On Tuesday, 29 August 2017 at 08:30:24 UTC, Moritz Maxeiner wrote:
On Tuesday, 29 August 2017 at 07:59:40 UTC, Andre Pany wrote:
On Monday, 28 August 2017 at 23:12:40 UTC, Moritz Maxeiner
wrote:
In both cases S doesn't inherently how about C, which means a
solution using default initialization is not feasible, as
S.init can't know about any particular instance of C.
I don't think there's any way for you to avoid using a class
constructor.
Thanks for the explanation. I now tried to use a class and use
a static opIndex.

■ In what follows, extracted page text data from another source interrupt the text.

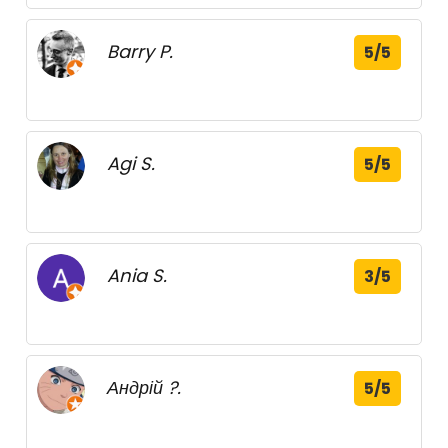
Barry P.
5/5
Agi S.
5/5
Ania S.
3/5
Андрій ?.
5/5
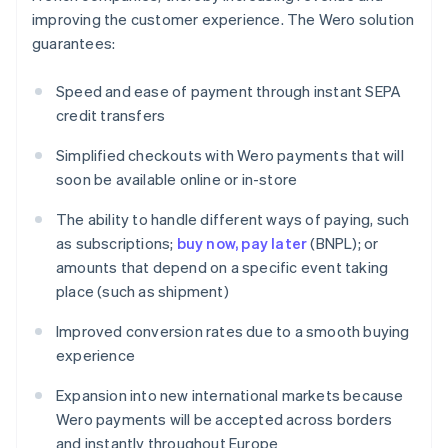
improving the customer experience. The Wero solution
guarantees:
Speed and ease of payment through instant SEPA
credit transfers
Simplified checkouts with Wero payments that will
soon be available online or in-store
The ability to handle different ways of paying, such
as subscriptions;
buy now, pay later
(BNPL); or
amounts that depend on a specific event taking
place (such as shipment)
Improved conversion rates due to a smooth buying
experience
Expansion into new international markets because
Wero payments will be accepted across borders
and instantly throughout Europe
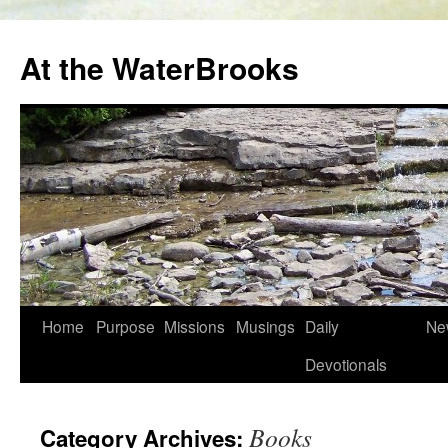
At the WaterBrooks
Skip
Home
Purpose
Missions
Musings
Daily
Ne
to
Devotionals
content
Books
Category Archives:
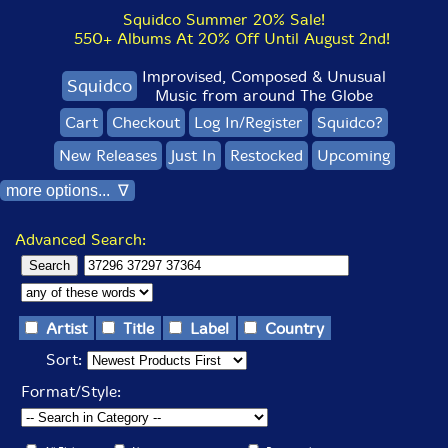
Squidco Summer 20% Sale!
550+ Albums At 20% Off Until August 2nd!
Improvised, Composed & Unusual
Squidco
Music from around The Globe
Cart
Checkout
Log In/Register
Squidco?
New Releases
Just In
Restocked
Upcoming
more options... ∇
Advanced Search:
Artist
Title
Label
Country
Sort:
Format/Style:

But it seems from a static method you also
cannot access the attributes of a outer class :)
A nested class' outer property (when nested inside another
class) is a class reference, which means we not only require a
class instance of the outer class to reference, but also a
class instance of the nested class to store said class
reference to the other class in.
A static class method (by definition) is invoked without a
class instance.
The two are inherently incompatible.
[...]
This seems like an unnecessary limitation...
I can only recommend reading the language specification w.r.t,
nested classes [1] if it seems that way to you, because it is
not.
[1] https://dlang.org/spec/class.html#nested
I think I found a solution which fulfills all goals but I have to
try it out. A property method "Columns" will return an
initialized struct "ColumnsArray" as proposed by you.
This should nicely work as string mixin. Thanks for your help.